Q & A session with Consultant Respiratory Physician Dr Martin Kelly

In this week's question and answer session with a member of our frontline services, we shine the spotlight on Dr Martin Kelly, who is a Consultant Respiratory Physician at Altnagelvin Area Hospital from Omagh.

How worried are you about the current situation?

I am appropriately concerned. We need to continue to take the coronavirus pandemic very seriously. Though the ‘lockdown’ has successfully ‘flattened the curve’, we anticipate ongoing cases of Covid-19 for at least many months. And yet, there have been many successes, too, and we must remember that.

What are the main challenges in the current situation?

We are working in a different environment from normal. We have had to adapt to new ways of working. The whole hospital had had to turn itself upside down and rearrange how to deliver care.

We are less able to care for our long term patients in the community, though there has been great assistance from specialist nurses and other doctors, who have delivered many telephone 'virtual' clinic visits. We worry about patients out there who may be sick but afraid to attend their GP or the hospital. Please do not be afraid. You must seek help, we will look after you.

We are especially concerned for possible lung cancer cases in the community. This disease is notorious for presenting late. Anyone who has worrying symptoms, such as a new or worsening cough for more than three weeks, who coughs up blood or has symptoms such as unexplained weight loss, especially if they are smokers/ex-smokers, must seek help. They need an urgent CXR and referral if necessary and the GPs will be able to help with that.

Within the hospital, the work to help redesign the layout and flow of patients in the hospital has been led by colleagues Dr. Rose Sharkey and Dr. Philip Gardiner, for which we are very grateful. This has been hard, challenging work.

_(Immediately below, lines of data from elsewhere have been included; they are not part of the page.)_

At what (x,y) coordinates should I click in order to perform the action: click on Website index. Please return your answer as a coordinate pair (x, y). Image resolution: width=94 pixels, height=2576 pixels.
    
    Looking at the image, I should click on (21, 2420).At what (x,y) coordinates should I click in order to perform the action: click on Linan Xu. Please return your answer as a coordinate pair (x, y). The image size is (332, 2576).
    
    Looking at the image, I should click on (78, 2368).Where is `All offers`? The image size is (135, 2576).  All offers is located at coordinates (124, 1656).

Senior management have been very supportive.

It must be an emotional time for you and your family?

My wife is also a doctor here in hospital, in the oncology department. We both are very wary of bringing the illness into the house to our two teenage kids. But, we take precautions as are careful with hygiene. One has to remain calm in such situations and thankfully, we have been able to do that. It is stressful, I will admit, but the support from the majority of colleagues, as well as the public, has been extremely heartening.

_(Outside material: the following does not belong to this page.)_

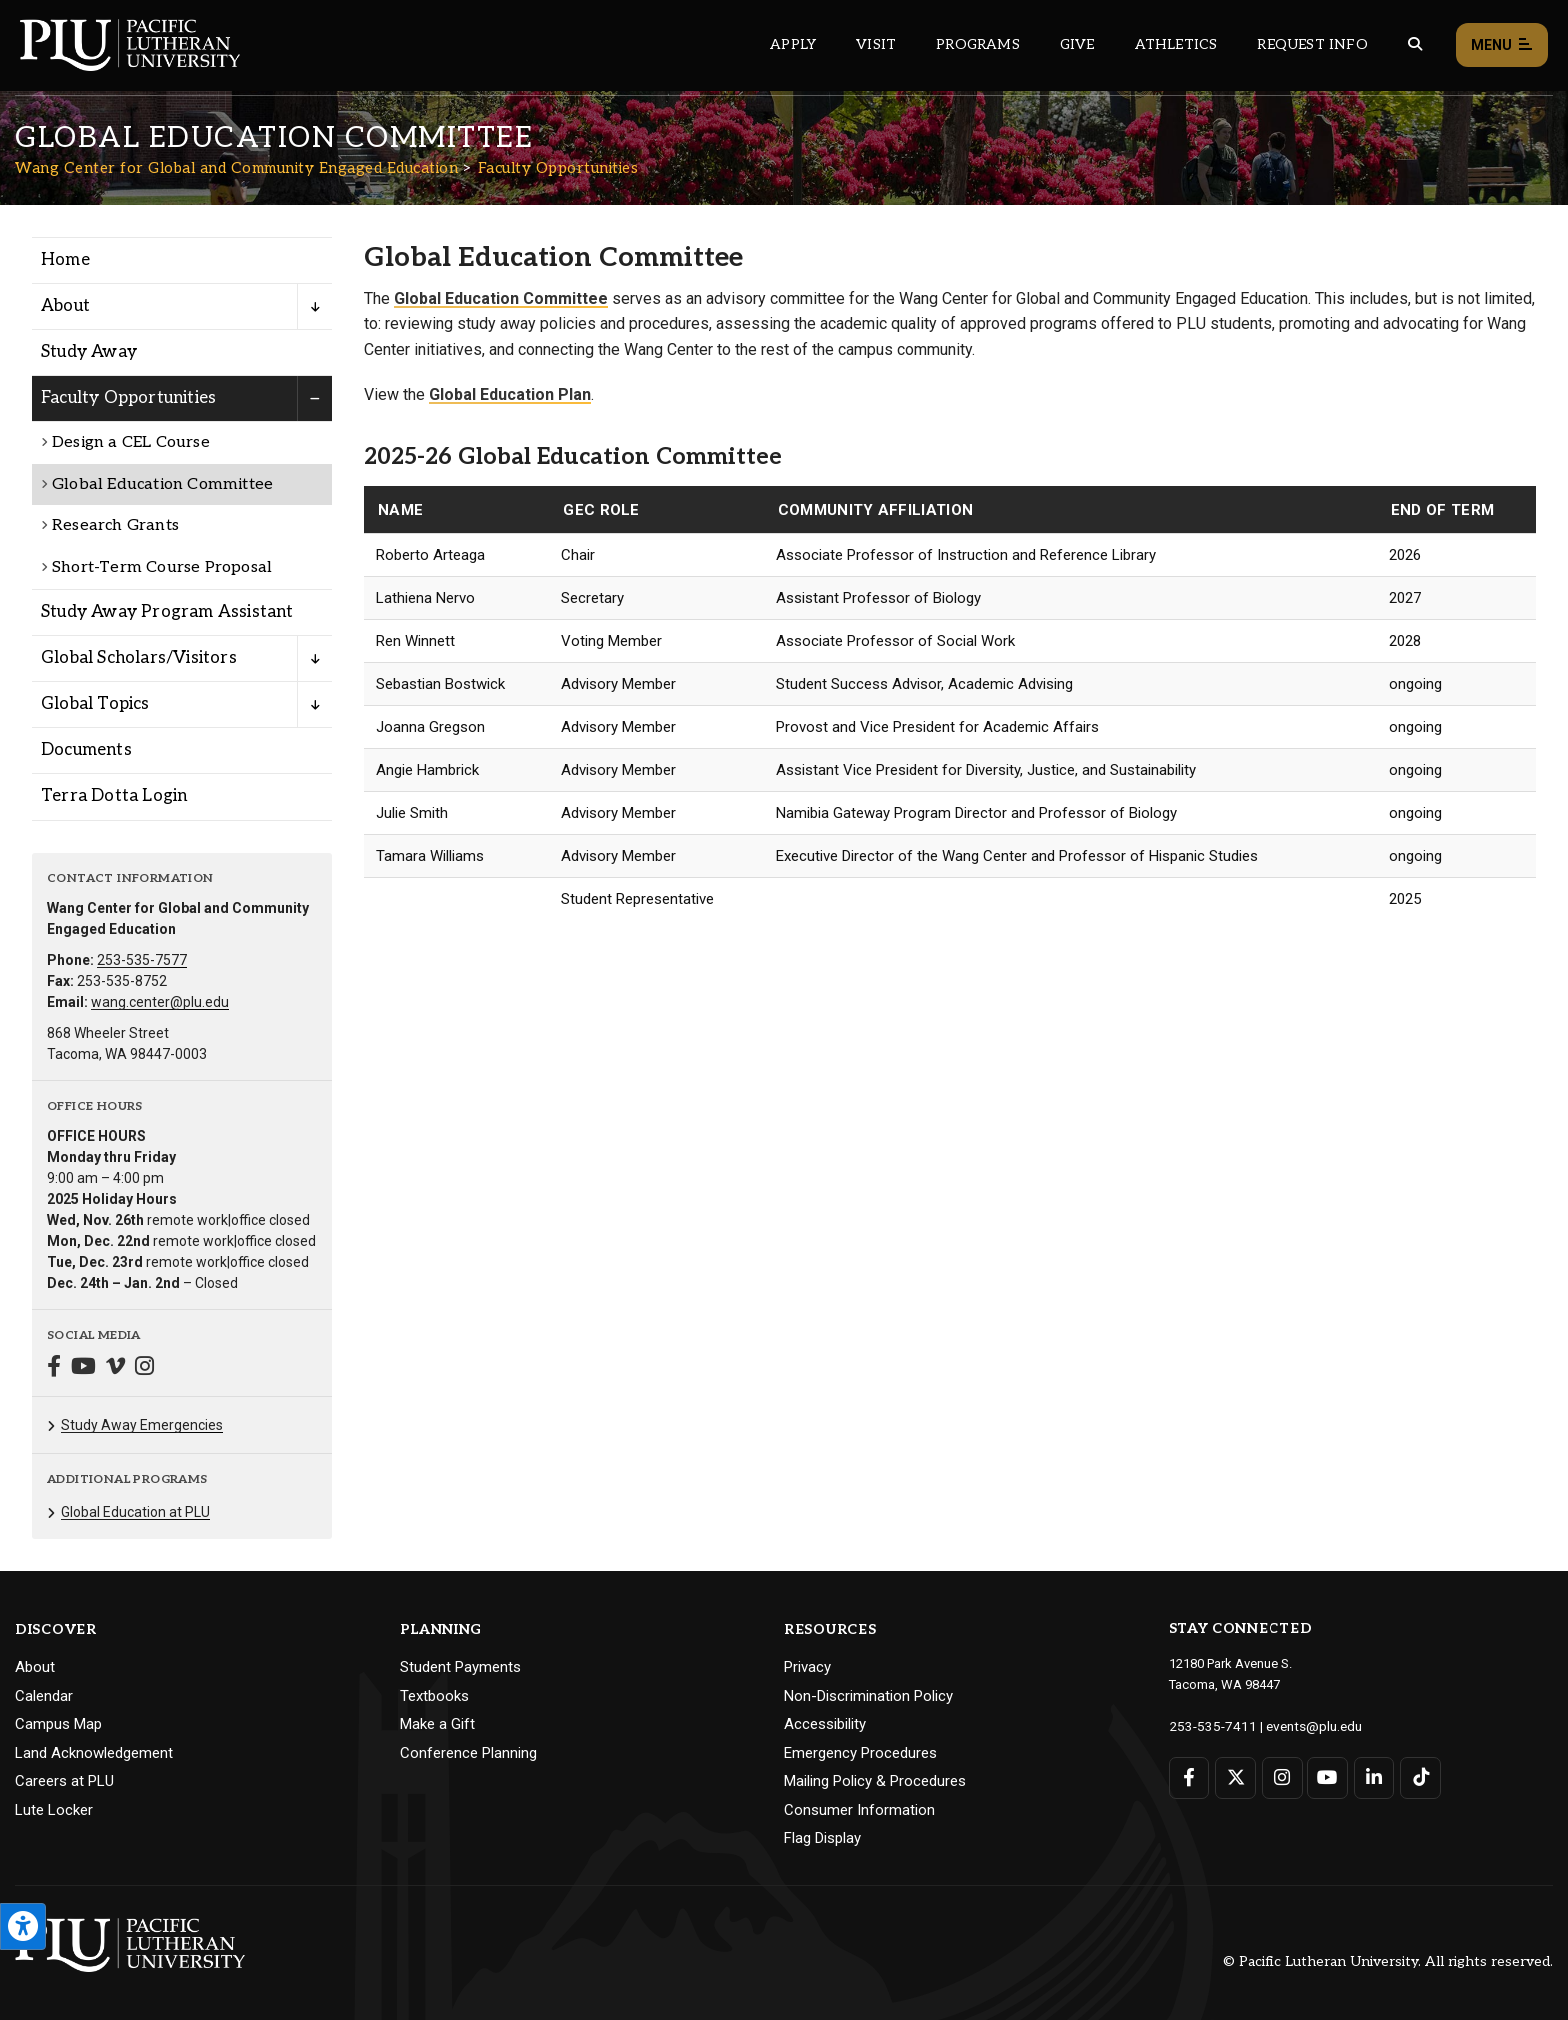 The width and height of the screenshot is (1568, 2020). Describe the element at coordinates (868, 1696) in the screenshot. I see `Non-Discrimination Policy` at that location.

How is your workload at the moment?

The workload is 'different'. We have adapted to the change by working more akin to our nursing staff, with longer days and some time off in between. We have had to step up and demonstrate leadership in the time of crisis. It has been perhaps challenging, but I hope that we as a team of doctors on the front line have done that.

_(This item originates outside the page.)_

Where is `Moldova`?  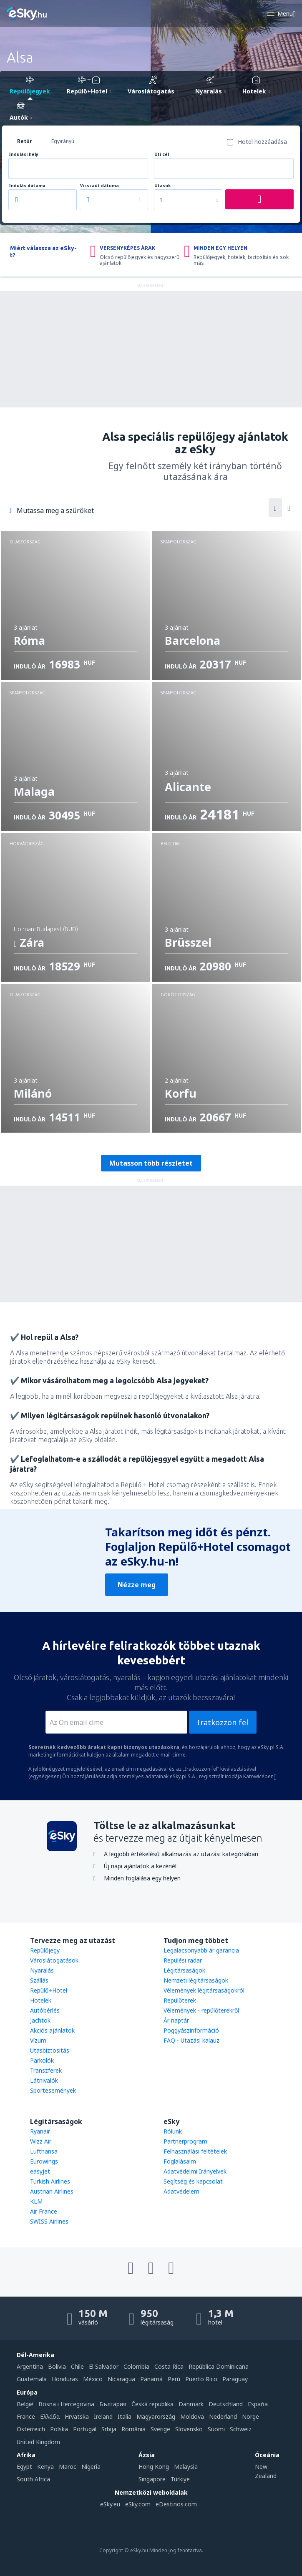 Moldova is located at coordinates (192, 2416).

Are you having to work extra days/hours?

So, yes, to an extent, we are doing more. The truth is, we have all just got on with it, done what is needed done, and not worried too much about time off! As already stated, we've been working longer hours. We have more routinely been working weekends (not that week days or weekends are much different anyhow now!). We have all forgone any leave. But, truth be told, we do what is needed. We are glad to be able to help and do our bit to care for people. We are in a privileged position, hopefully trusted by most of our patients, and we should always remember that.

What does your daily work day entail, and have your duties changed due to the current situation?

On a typical day, we all come to the ward at around 8.30am. There is a handover from the night staff, any issues discussed. Then, the patients on the ward are seen. As a consultant, I will see all the new patients and anyone who is very sick. By 12 midday, we will have everyone seen.

There is a team meeting with the senior nurses, to discuss management of the patients, and further plans. At lunchtime, there are often meetings to attend, which in this modern age, are often by video conference (even within the hospital - so as to minimize the footfall in other areas and possible intra-hospital transfer of infection).

In the afternoon, results of swabs start to come back and we will look at onward movement of patients. As new admissions come in, I will go to see them, often with a junior member of staff. Early review by the consultant is important, to facilitate prompt initiation of the appropriate care and refer on to intensive care if necessary. There may also be relatives to ring, especially if someone is very ill.

By 5pm, some of the junior doctors are getting home, and we will have a further review of the list of patients, known as a 'board round'. In the evening, it can be quite busy. Sicker patients from earlier in the day will need review. New admission need senior review. By 2100h, the night team have arrived, we have a handover, and then home (after a shower of course!).

There are times when it is less busy, so potential to get away earlier, but this is a pretty standard day.

What advice would you have for members of the public regarding staying safe and helping support the local health service at this time?

The public have coped remarkably well to date with this. We know this is hard. I spoke with a patient on the ward today who talked about feeling 'low' in mood. Though older, they would have been out to see their family and grandkids. We understand that.

The message is simple - continue to follow carefully the guidance from Department of Health. Stay at home unless journeys are vital, make sure to maintain social distancing and be meticulous with hand-hygiene, as instructed.

We will get through this, but to protect and save lives, we have to obey the rules.

Look at all those who have died and think of all the healthcare workers who have succumbed to this terrible illness. Do it for them, so as we can reduce the numbers in the future.